Happy New Year! Heck, happy new decade while we’re at it.
With the closing of each year I invest a considerable amount of time in reflection before setting my goals and aspirations for the future. A perennial resolution I have set (and then catastrophically failed to meet) has been to make sense of the ~150K+ PlaneSpotting photos I have amassed since diving into the hobby over the summer of 2009.
While trying to determine what goal – if any – I would set around this, an intriguing question dawned on me. How has PlaneSpotting changed in the past decade? Sure, we didn’t have JetTip, ADSBexchange, or FlightRadar24 to allow for surgical, dare I say lazy, spotting. We just had to show up, maybe listen to ATC, and see what the day would bring. But how has what we might see changed?
Well, I have photographic proof of what aviation looked like at a number of airports over the course of 2010. In retrospect, it was a good travel and spotting year for me. What if, perhaps, I set a mini goal to at the very least look at every photo shot over that one year and highlight particular items of note? I spent a number of hours over the past weekend doing just that. One clear difference? My skill and equipment have come a long way over the past decade! But I digress.
Click through to join me for a stroll down AvGeek memory lane for a year which proved transformational to the AvGeek world.
Delta and Northwest
Delta was still transitioning away from their early 2000s-era ‘Colors in Motion’ livery. Is that name not familiar? This paint attracted a lot of undue criticism and silly nicknames such as Wavy Gravy, Flowing Fabric, and my personal favorite: Deltaflot, due to the tail’s similarity to that of Russian carrier Aeroflot.
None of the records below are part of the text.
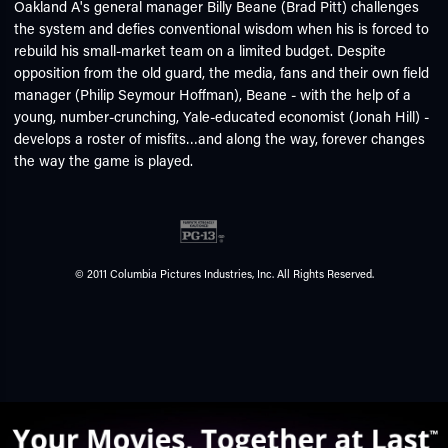
Oakland A's general manager Billy Beane (Brad Pitt) challenges
the system and defies conventional wisdom when his is forced to
rebuild his small-market team on a limited budget. Despite
opposition from the old guard, the media, fans and their own field
manager (Philip Seymour Hoffman), Beane - with the help of a
young, number-crunching, Yale-educated economist (Jonah Hill) -
develops a roster of misfits…and along the way, forever changes
the way the game is played.
© 2011 Columbia Pictures Industries, Inc. All Rights Reserved.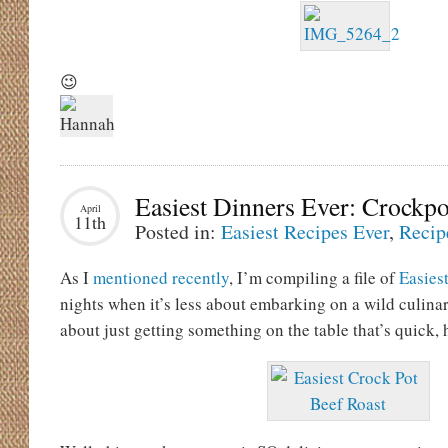
😉
Easiest Dinners Ever: Crockpo
April
11th
Posted in:
Easiest Recipes Ever
,
Recip
As I
mentioned recently
, I’m compiling a file of
Easies
nights when it’s less about embarking on a wild culin
about just getting something on the table that’s quick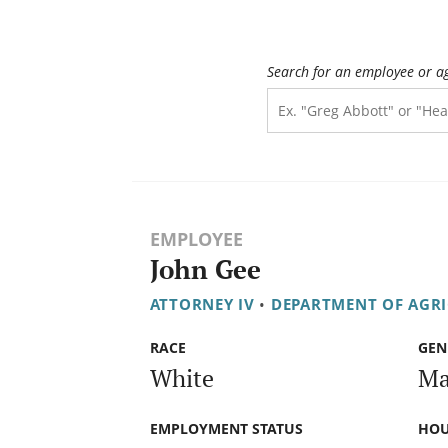
Search for an employee or a
EMPLOYEE
John Gee
ATTORNEY IV
•
DEPARTMENT OF AGR
RACE
GEN
White
Ma
EMPLOYMENT STATUS
HOU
The current-day standard Onward and Upward livery had been announced in 2007 but was slow to roll out. So three years later there still existed a great deal of limited-time-only-liveried Delta birds.
The Gem of Georgia was also hard at work integrating Northwest into their operations. Despite the merger closing in late 2008, opportunities to spot Northwest’s various liveries and cool retro planes were still common. I would respectfully submit that the best spotting of 2010 was between the combined Delta and Northwest fleets.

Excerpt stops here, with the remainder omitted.